[Saved data entries]
*** Begin section ***
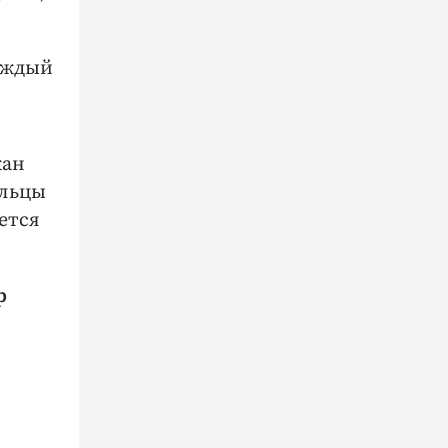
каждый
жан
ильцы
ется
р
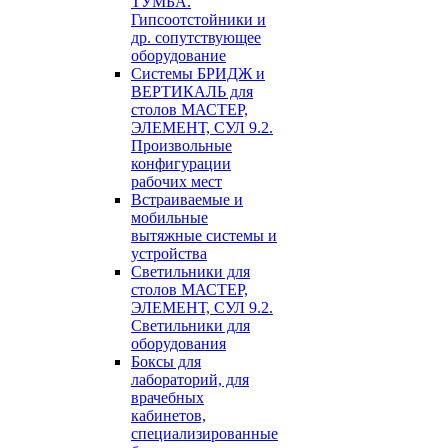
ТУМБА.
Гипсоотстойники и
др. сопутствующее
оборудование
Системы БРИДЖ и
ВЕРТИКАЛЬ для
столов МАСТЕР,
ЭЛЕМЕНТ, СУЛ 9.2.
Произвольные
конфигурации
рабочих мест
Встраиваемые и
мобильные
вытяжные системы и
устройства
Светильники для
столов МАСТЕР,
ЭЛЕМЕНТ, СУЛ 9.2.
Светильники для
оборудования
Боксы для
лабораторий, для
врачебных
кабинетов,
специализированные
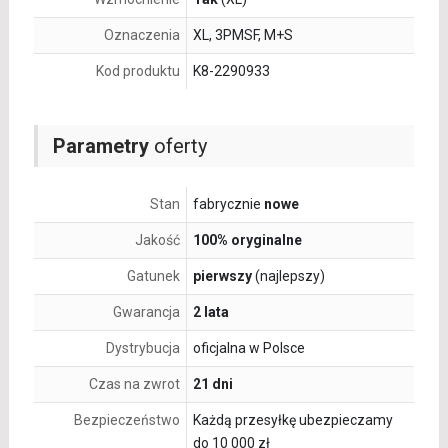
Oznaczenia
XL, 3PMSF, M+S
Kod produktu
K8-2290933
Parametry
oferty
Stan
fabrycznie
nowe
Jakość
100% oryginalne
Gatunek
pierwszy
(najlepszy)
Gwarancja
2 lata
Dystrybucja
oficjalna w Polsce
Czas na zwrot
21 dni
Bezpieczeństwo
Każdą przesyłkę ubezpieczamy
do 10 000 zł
*** End section ***
Return each entry exactly as given. Leave the images out.

каждый
жан
ильцы
ется
р
ТУМБА.
Гипсоотстойники и
др. сопутствующее
оборудование
Системы БРИДЖ и
ВЕРТИКАЛЬ для
столов МАСТЕР,
ЭЛЕМЕНТ, СУЛ 9.2.
Произвольные
конфигурации
рабочих мест
Встраиваемые и
мобильные
вытяжные системы и
устройства
Светильники для
столов МАСТЕР,
ЭЛЕМЕНТ, СУЛ 9.2.
Светильники для
оборудования
Боксы для
лабораторий, для
врачебных
кабинетов,
специализированные
Oznaczenia
XL, 3PMSF, M+S
Kod produktu
K8-2290933
Parametry
oferty
Stan
fabrycznie
nowe
Jakość
100% oryginalne
Gatunek
pierwszy
(najlepszy)
Gwarancja
2 lata
Dystrybucja
oficjalna w Polsce
Czas na zwrot
21 dni
Bezpieczeństwo
Każdą przesyłkę ubezpieczamy
do 10 000 zł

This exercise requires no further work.